On Tue, Jun 9, 2009 at 6:18 PM, Grant Ingersoll<gs...@apache.org> wrote:
>
> On Jun 9, 2009, at 6:11 PM, Benson Margulies wrote:
>
>> Grant,
>>
>> AFAIK, there's a perfectly adequate version sitting out there in
>> MAHOUT-65, waiting for a committer to commit it.
>>
>> If that's wrong and there's a concrete coding task I could undertake
>> that would render it committable, I'd be game.
>
>
> The discussion on M-65 doesn't seem to be conclusive to me. Karl and Ted
> had suggestions on Jeff's initial patch, but Jeff hasn't posted his
> prototype that he alludes to in the final comment.
>
Re: Labels for Vectors and Matrices (MAHOUT-65)
Posted by Grant Ingersoll <gs...@apache.org>.
On Jun 9, 2009, at 6:11 PM, Benson Margulies wrote:
> Grant,
>
> AFAIK, there's a perfectly adequate version sitting out there in
> MAHOUT-65, waiting for a committer to commit it.
>
> If that's wrong and there's a concrete coding task I could undertake
> that would render it committable, I'd be game.
The discussion on M-65 doesn't seem to be conclusive to me. Karl and
Ted had suggestions on Jeff's initial patch, but Jeff hasn't posted
his prototype that he alludes to in the final comment.
Re: Labels for Vectors and Matrices (MAHOUT-65)
Posted by Benson Margulies <bi...@gmail.com>.
Grant,
AFAIK, there's a perfectly adequate version sitting out there in
MAHOUT-65, waiting for a committer to commit it.
If that's wrong and there's a concrete coding task I could undertake
that would render it committable, I'd be game.
--benson
On Tue, Jun 9, 2009 at 6:02 PM, Grant Ingersoll<gs...@apache.org> wrote:
>
> On Jun 9, 2009, at 5:44 PM, Benson Margulies wrote:
>
>> I've basically bailed on doing much with Mahout until something like
>> this commits.
>
> The only way it ever gets better is by people pitching in, but, heh, you
> know that already! ;-)
>
>
>>
>> On Tue, Jun 9, 2009 at 2:57 PM, Grant Ingersoll<gs...@apache.org>
>> wrote:
>>>
>>> What are people doing for keeping track of their vectors and matrices?

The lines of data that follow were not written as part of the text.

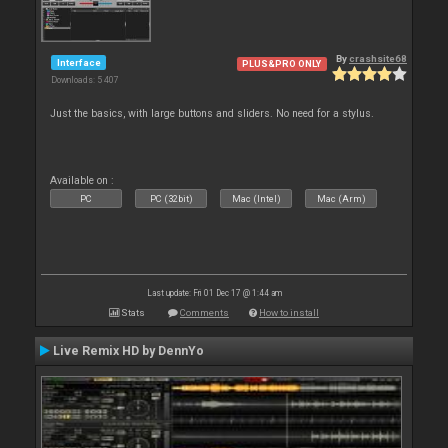
By
crashsite68
Interface
PLUS&PRO ONLY
Downloads: 5 407
Just the basics, with large buttons and sliders. No need for a stylus.
Available on :
PC
PC (32bit)
Mac (Intel)
Mac (Arm)
Last update: Fri 01 Dec 17 @ 1:44 am
Stats
Comments
How to install
Live Remix HD by DennYo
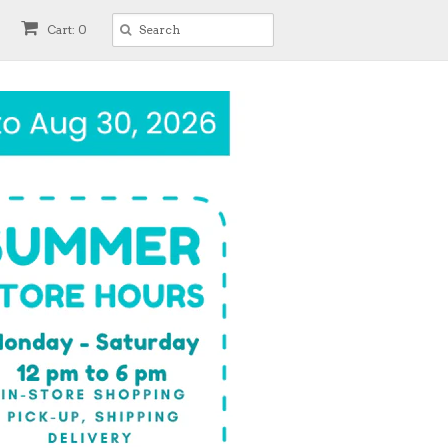
Cart: 0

>>> MAHOUT-65 attempted to address that, but it seems to have gotten stuck.
>>>
>>> For MAHOUT-126 (document clustering prep work), I ended up outputting
>>> Vector
>>> cell information to a separate file, which works but is cumbersome. This
>>> issue, however, still needs a way to actually label and track what vector
>>> belongs to what document so as to make any sense out of them when the
>>> process is done.
>>>
>>> Thoughts?
>>>
>>> -Grant
>>>
>
>
>
Re: Labels for Vectors and Matrices (MAHOUT-65)

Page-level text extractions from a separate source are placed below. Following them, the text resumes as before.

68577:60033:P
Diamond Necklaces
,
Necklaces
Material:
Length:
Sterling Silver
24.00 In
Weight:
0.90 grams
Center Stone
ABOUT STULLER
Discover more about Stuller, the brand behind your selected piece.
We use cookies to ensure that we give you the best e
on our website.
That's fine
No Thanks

Posted by Grant Ingersoll <gs...@apache.org>.
On Jun 9, 2009, at 5:44 PM, Benson Margulies wrote:
> I've basically bailed on doing much with Mahout until something like
> this commits.
The only way it ever gets better is by people pitching in, but, heh,
you know that already! ;-)
>
> On Tue, Jun 9, 2009 at 2:57 PM, Grant Ingersoll<gs...@apache.org>
> wrote:
>> What are people doing for keeping track of their vectors and
>> matrices?
>> MAHOUT-65 attempted to address that, but it seems to have gotten
>> stuck.
>>
>> For MAHOUT-126 (document clustering prep work), I ended up
>> outputting Vector
>> cell information to a separate file, which works but is
>> cumbersome. This
>> issue, however, still needs a way to actually label and track what
>> vector
>> belongs to what document so as to make any sense out of them when the
>> process is done.
>>
>> Thoughts?
>>
>> -Grant
>>
Re: Labels for Vectors and Matrices (MAHOUT-65)
Posted by Benson Margulies <bi...@gmail.com>.
I've basically bailed on doing much with Mahout until something like
this commits.
On Tue, Jun 9, 2009 at 2:57 PM, Grant Ingersoll<gs...@apache.org> wrote:
> What are people doing for keeping track of their vectors and matrices?
> MAHOUT-65 attempted to address that, but it seems to have gotten stuck.
>
> For MAHOUT-126 (document clustering prep work), I ended up outputting Vector
> cell information to a separate file, which works but is cumbersome. This
> issue, however, still needs a way to actually label and track what vector
> belongs to what document so as to make any sense out of them when the
> process is done.
>
> Thoughts?
>
> -Grant
>